■ WORK TO COMPLETE
Find every line of the records that has "Lycée" and return it.

■ MATERIAL FOR THIS TASK

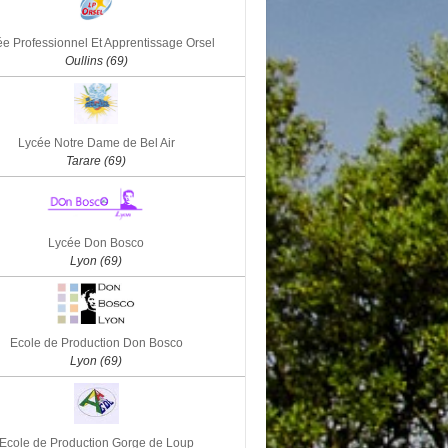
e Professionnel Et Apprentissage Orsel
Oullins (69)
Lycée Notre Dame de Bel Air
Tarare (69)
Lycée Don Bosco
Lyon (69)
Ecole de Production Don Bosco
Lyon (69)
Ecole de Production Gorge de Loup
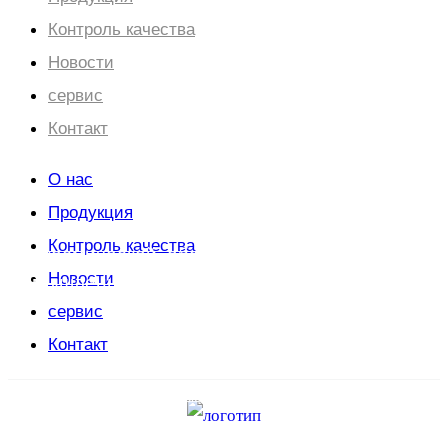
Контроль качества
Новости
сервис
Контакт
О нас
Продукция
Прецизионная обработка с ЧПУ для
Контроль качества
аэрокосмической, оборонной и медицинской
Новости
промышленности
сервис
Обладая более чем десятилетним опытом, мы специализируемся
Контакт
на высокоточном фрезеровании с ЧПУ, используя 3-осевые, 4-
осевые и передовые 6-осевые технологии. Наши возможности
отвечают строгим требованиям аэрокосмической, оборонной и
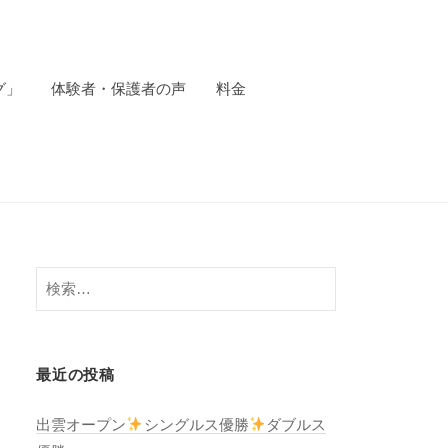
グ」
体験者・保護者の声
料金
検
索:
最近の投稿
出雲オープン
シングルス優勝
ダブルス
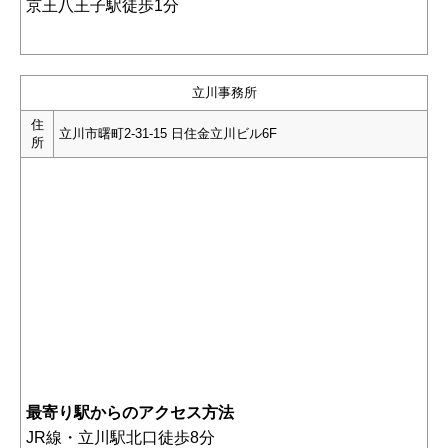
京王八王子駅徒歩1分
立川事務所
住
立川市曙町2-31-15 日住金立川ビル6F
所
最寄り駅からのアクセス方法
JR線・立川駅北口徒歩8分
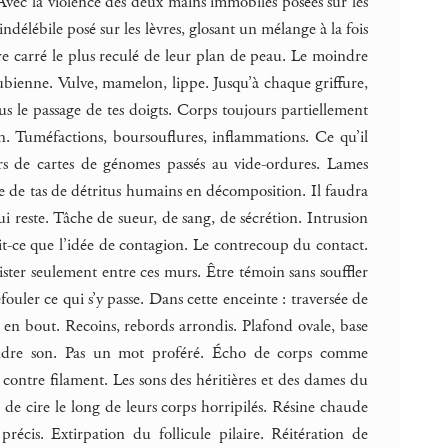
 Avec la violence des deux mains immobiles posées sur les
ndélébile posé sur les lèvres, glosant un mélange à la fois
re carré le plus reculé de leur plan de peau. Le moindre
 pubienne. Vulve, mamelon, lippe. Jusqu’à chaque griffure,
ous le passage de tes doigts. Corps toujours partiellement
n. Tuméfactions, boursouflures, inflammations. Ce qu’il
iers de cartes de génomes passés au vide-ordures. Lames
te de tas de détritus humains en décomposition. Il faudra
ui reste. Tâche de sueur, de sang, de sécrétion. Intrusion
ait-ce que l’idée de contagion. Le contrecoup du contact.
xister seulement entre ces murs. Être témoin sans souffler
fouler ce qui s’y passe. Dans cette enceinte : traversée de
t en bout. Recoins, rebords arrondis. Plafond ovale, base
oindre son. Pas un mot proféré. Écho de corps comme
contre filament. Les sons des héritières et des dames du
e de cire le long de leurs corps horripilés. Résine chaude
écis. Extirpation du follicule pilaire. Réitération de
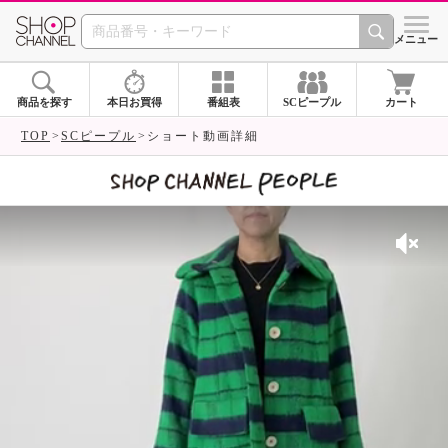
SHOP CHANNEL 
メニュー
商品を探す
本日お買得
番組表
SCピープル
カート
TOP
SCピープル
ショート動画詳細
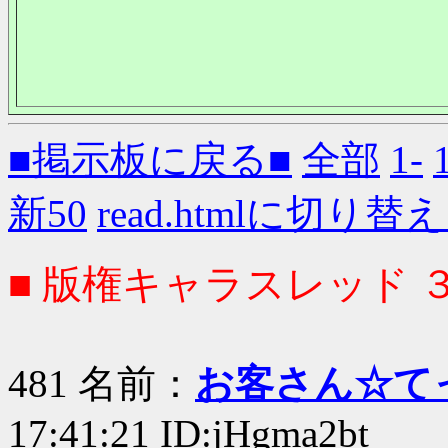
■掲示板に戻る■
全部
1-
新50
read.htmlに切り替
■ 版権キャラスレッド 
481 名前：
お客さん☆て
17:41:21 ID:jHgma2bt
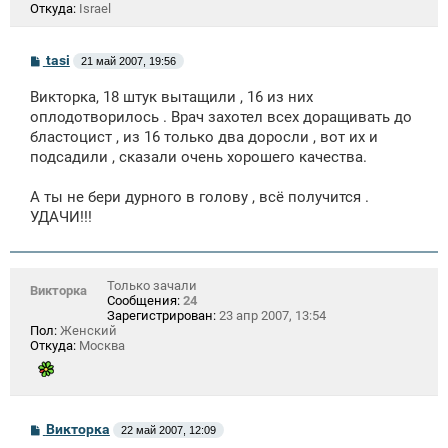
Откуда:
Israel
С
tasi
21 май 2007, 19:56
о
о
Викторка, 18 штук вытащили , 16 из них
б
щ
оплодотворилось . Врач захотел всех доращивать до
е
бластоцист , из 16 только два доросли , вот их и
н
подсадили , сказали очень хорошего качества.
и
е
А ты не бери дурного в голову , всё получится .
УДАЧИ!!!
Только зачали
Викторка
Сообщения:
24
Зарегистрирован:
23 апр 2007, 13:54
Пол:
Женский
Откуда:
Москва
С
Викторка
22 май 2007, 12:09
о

■ ANSWER BOX
Lycée Notre Dame de Bel Air
Lycée Don Bosco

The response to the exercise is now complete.